2. Bagaimana kesesuaian tanah sebagai media hidup cacing yang termasuk ke dalam Soil Transmitted Helminth di Kabupaten Bantul? 3. Apakah persebaran penyakit kecacingan Soil Transmitted Helminth
mempunyai hubungan dengan karakteristik tanah di Kabupaten Bantul?
8 1.4. Tujuan
1. Mengidentifikasi jenis dan karakteristik tanah melalui pendekatan geomorfologi menggunakan Penginderaan Jauh dan SIG di Kabupaten Bantul.

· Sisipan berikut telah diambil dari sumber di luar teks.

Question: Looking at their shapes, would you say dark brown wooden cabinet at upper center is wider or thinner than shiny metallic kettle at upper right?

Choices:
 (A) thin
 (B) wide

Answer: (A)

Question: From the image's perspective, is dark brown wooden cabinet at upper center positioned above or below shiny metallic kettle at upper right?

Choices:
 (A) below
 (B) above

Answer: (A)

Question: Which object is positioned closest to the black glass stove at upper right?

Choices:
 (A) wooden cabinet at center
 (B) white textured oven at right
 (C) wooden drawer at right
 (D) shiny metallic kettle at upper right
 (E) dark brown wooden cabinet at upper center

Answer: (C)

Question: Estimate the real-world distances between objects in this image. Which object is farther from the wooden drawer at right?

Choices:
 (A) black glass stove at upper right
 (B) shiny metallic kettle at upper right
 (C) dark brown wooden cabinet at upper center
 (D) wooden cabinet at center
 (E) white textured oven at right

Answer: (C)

2. Mengidentifikasi kesesuaian tanah sebagai media hidup cacing Soil Tensmitted Helminth di Kabupaten Bantul.
3. Mengetahui hubungan antara persebaran penyakit kecacingan Soil Transmitted Helminth dengan karakteristik tanah di Kabupaten Bantul.
1.5. Sasaran Penelitian
1. Peta jenis dan karakteristik tanah melalui pendekatan geomorfologi di Kabupaten Bantul.
2. Peta kesesuaian tanah sebagai media hidup cacing Soil Transmitted Helminth di Kabupaten Bantul.
3. Hubungan antara persebaran penyakit kecacingan Soil Transmitted Helminth dengan karakteristik tanah di Kabupaten Bantul.
1.6. Manfaat Penelitian
1. Memberikan data jenis dan karakteristik tanah melalui pendekatan geomorfologi dan serta data persebaran penyakit kecacingan Soil Transmitted Helminth di Kabupaten Bantul secara spasial dalam bentuk peta.
2. Menemukan hubungan antara geomorfologi, jenis dan karakteristik tanah, serta persebaran penyakit kecacingan Soil Transmitted Helminth menggunakan Penginderaan Jauh dan Sistem Informasi Geografis.
3. Menjadi referensi bagi penelitian selanjutnya terutama bagi pengembangan ilmu Penginderaan Jauh dan Sistem Informasi Geografis yang berkaitan dengan kesehatan.